### What you should do
The output is the line holding "Please select your cookie preferences" and all lines after it to the end of the records below; restate them unchanged and add nothing.

[Data items]
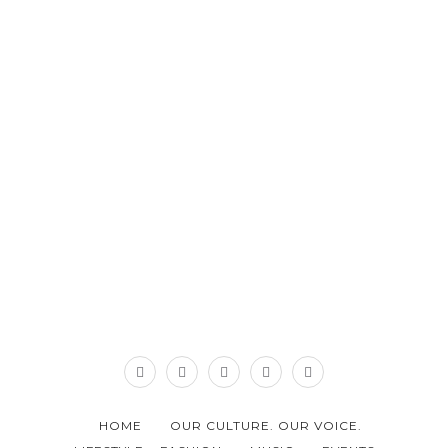
HOME
OUR CULTURE. OUR VOICE.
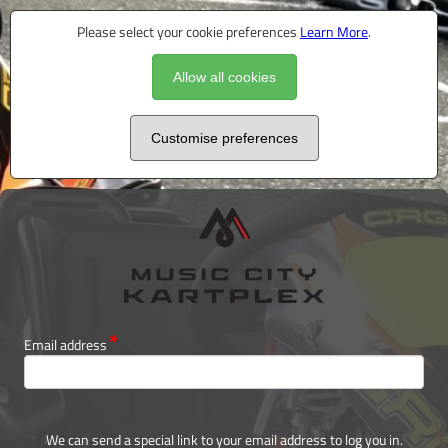
Please select your cookie preferences
Learn More
.
Allow all cookies
Customise preferences
Email address
We can send a special link to your email address to log you in.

### Worked solution
Please select your cookie preferences
Learn More
.
Allow all cookies
Customise preferences
Email address
We can send a special link to your email address to log you in.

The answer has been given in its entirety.